The challenges facing smaller providers, as you’d expect, are products of their size.

  • A reduced build capacity
  • Smaller workforces
  • A reduced ability to absorb risk
  • Less attractive lending rates

This, however, doesn’t mean they don’t want to grow. Admittedly they’re not going to be able to deliver 400 units a year like some of the largest providers but they can definitely play their part when it comes to housing supply. For example, Arawak Walton, a Manchester based provider has just over 1000 homes but in the last 15 years has almost doubled their portfolio. A study by The Joseph Rowntree Foundation conducted in 2014 found that the average small provider can expect to grow by 5% a year but given the potential stumbling blocks this might not come easy.

It is important, however, to also acknowledge the fact that “small providers” is a very generic term which covers many organisations, who just like their lager counterparts, have their own strategic directions and ideals. Yet, the difference is they’re likely to be much more apparent and represented in smaller organisations many of whom choose to specialise their services to reflect the needs of their communities. In turn, this can affect their desire for and approach to growth.

Organisational capacity

Finding and retaining staff with the right skills, experience and expertise to properly utilise the available capital and drive the organisation forward can be difficult. Falling short in this respect can leave some providers with unexploited capacity. Having the right team, or in some cases even just the right person with the necessary skills (and in finance development) can be the difference between providers. It can provide better assurances in the consideration of risk, the understanding of processes and the implementation of a credible strategic direction. For providers who do not have the capacity to retain these skills in-house, the ability to build and maintain good working relations with larger associations who do, can be very beneficial.

Understanding risk

Perhaps the biggest stumbling block which comes from organisational incapacity is risk, both the understanding of and appetite for it. The impacts of a project going wrong can be much harder felt by smaller providers and can have a greater impact on their long term prospects which understandably reduce a board’s enthusiasm for such ventures.

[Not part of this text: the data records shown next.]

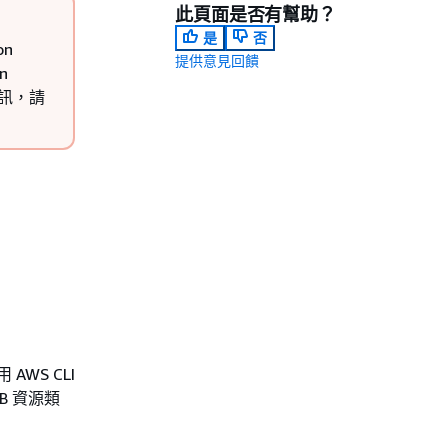
此頁面是否有幫助？
是
否
on
提供意見回饋
n
細資訊，請
AWS CLI
DB 資源類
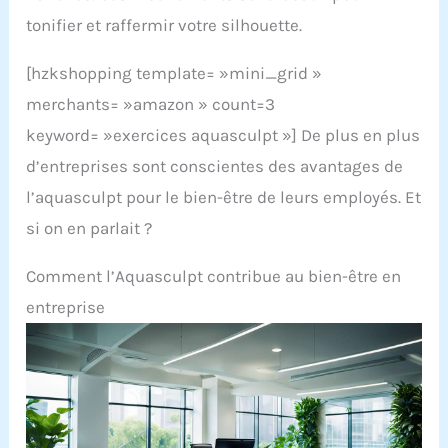
tonifier et raffermir votre silhouette.
[hzkshopping template= »mini_grid »
merchants= »amazon » count=3
keyword= »exercices aquasculpt »] De plus en plus
d’entreprises sont conscientes des avantages de
l’aquasculpt pour le bien-être de leurs employés. Et
si on en parlait ?
Comment l’Aquasculpt contribue au bien-être en
entreprise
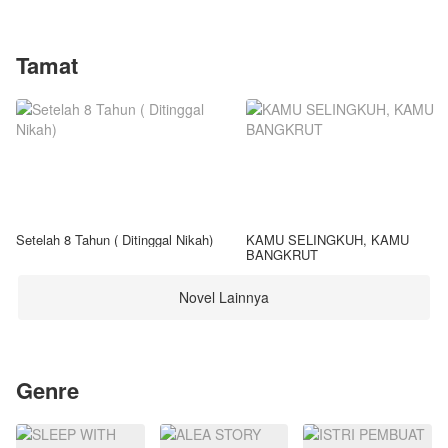
Tamat
Setelah 8 Tahun ( Ditinggal Nikah)
KAMU SELINGKUH, KAMU
BANGKRUT
Novel Lainnya
Genre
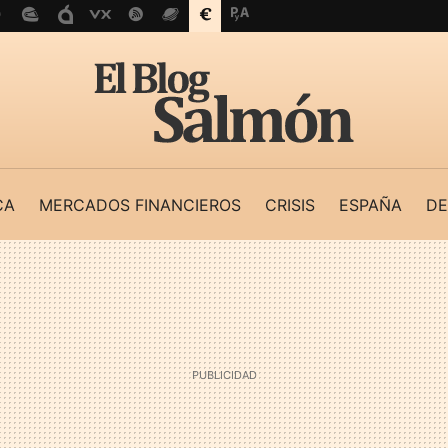
CA
MERCADOS FINANCIEROS
CRISIS
ESPAÑA
DE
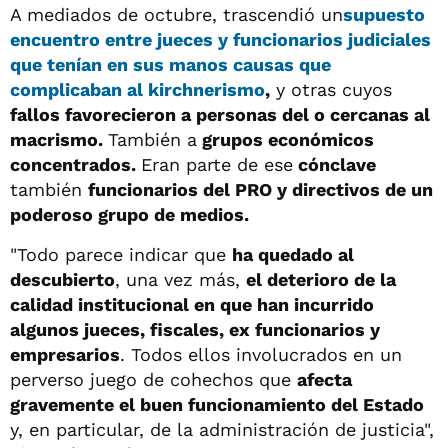
A mediados de octubre, trascendió un
supuesto
encuentro entre jueces y funcionarios judiciales
que tenían en sus manos causas que
complicaban al kirchnerismo
,
y otras cuyos
fallos favorecieron a personas del o cercanas al
macrismo.
También a
grupos económicos
concentrados.
Eran parte de ese
cónclave
también
funcionarios del PRO y directivos de un
poderoso grupo de medios.
"Todo parece indicar que
ha quedado al
descubierto
, una vez más,
el deterioro de la
calidad institucional en que han incurrido
algunos jueces, fiscales, ex funcionarios y
empresarios
. Todos ellos involucrados en un
perverso juego de cohechos que
afecta
gravemente el buen funcionamiento del Estado
y, en particular, de la administración de justicia",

With a reduced ability to accommodate unexpected costs, the possible exposure to the consequences of a loan breach, seem greater. Being clear and realistic about what can actually be resourced and delivered then becomes essential as well as ensuring the right people with the right skills are in place to complement this.

Playing to your strengths

Many smaller providers often focus on a particular area or servicing a specific need and they can use this to their advantage. From this they would be expected to have a good network of local/relevant contacts which can be utilised to both create savings and ensure the services provided are those which are best suited to the needs of their customers. A strong community ethos is often times repaid in the form of volunteering and such a culture can be very beneficial. Staff who are willing to work on this basis can provide essential support by undertaking the “leg work” as the organisation begins to develop and expand their reach. The ability to operate with these personal local relationships is a resource larger providers find it harder to access.

Working with other small providers

Aligning with organisations with a similar strategic direction can be an effective way of competing with larger providers and gaining access to development grants and attractive lending rates. Skills, knowledge, contacts and human resource can all then be shared amongst the organisations. This could be furthered by the procuring/organising of joint training ventures in which risk, development and finance can all be addressed.


Traditionally, you’d expect housing associations to focus on affordable housing for those on low incomes, the elderly or the disabled. Yet, more and more we’re seeing associations expand into the private rental market. The reason for this is two-fold. Firstly, charging rents at the market rate to private clients allows them to offset the financial risk of the obligations placed upon them by changing legislation such as rent cuts. Secondly it can be used as a means to raise funds to bankroll their affordable, more socially conscious endeavours, at a time when the grants available may not meet their requirements. Obviously the scale on which smaller providers could achieve this would be determined by their organisational capacity and their appetite for risk but could certainly grow in conjunction with the latter.